At the conclusion of Phase IV, animals were presented with two sessions in which, in addition to the other cues, the panel light (L) was presented as an individual cue for some trials, but was not reinforced. These sessions were designed to examine whether lesioned and control animals used different strategies to process the compound cues. For example, if an animal fused or compressed the compound cues into a single, elemental cue, the light presented alone would be processed as a novel cue and that animal would show increased responding to the light only cue.

For data analysis of the FPFN task, training sessions were averaged into blocks of four sessions. To avoid competition with food consumption during the last 5 seconds of each trial, rate of lever press responses during the first 10 seconds was analyzed. For these analyses, the dependent variable was the mean lever response rate during the 10 seconds of stimulus presentation that was not reinforced. We also analyzed response rates during the ITI. Data were analyzed by repeated measures analysis of variance (rANOVA). The within subject independent variable was Block and the between subject independent variables were Group (lesion vs. control) and Stimulus (reinforced vs. nonreinforced). Because there is some evidence that the feature positive and feature negative components of the task are learned differently (Holland and Gallagher, 1993; Holland et al., 1999), the LT+, T− discrimination was first analyzed separately from the LN−, N+ discrimination. This analysis approach is consistent with prior literature (Alvarado and Rudy, 1995; Gallagher and Holland, 1992). For these analyses, a main effect of Stimulus indicated successful discrimination, i.e. a difference in response rates to reinforced vs nonreinforced stimuli. A Group × Stimulus interaction indicated group differences in discrimination. A Group × Stimulus × Block interaction indicated group differences in the rate of learning the discrimination. A main effect of Group indicated a difference in overall responding regardless of whether the stimulus was reinforced or not.

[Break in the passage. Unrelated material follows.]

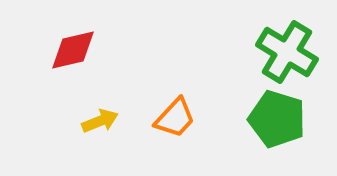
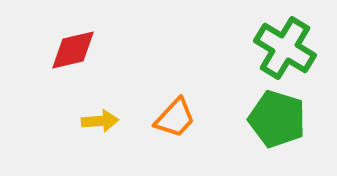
green cross: moved 2 px left, 4 px up
yellow arrow: rotated 18 degrees clockwise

Naïve and sham controls were not different on any analyses described above. Analysis of response rates for the excitatory component of the task yielded p values for main effects of Group and interactions with Group ranging from p>0.20 to p>0.99. For the inhibitory component of the task p values for main effects of Group and interactions with Group ranged from p>0.17 to p>0.59. Naïve and sham controls were combined into a single control group for the remaining analyses.

In order to compare acquisition of both components of the task in the same analysis, we calculated a simple discrimination index by subtracting the mean response rate during the non-reinforced stimulus presentation from the mean response rate during the reinforced stimulus presentation per session (Han et al., 1998). This index was also analyzed by rANOVA. The within subject independent variable was Block and the between subject independent variables were Group (lesion vs. control) and Component (positive vs. negative).

The effects of PER/POR damage on the light only cue in the last two test sessions was assessed by univariate ANOVA. This were also analyzed by rANOVA. The within subject independent variable was Block and the between subject independent variable was Group.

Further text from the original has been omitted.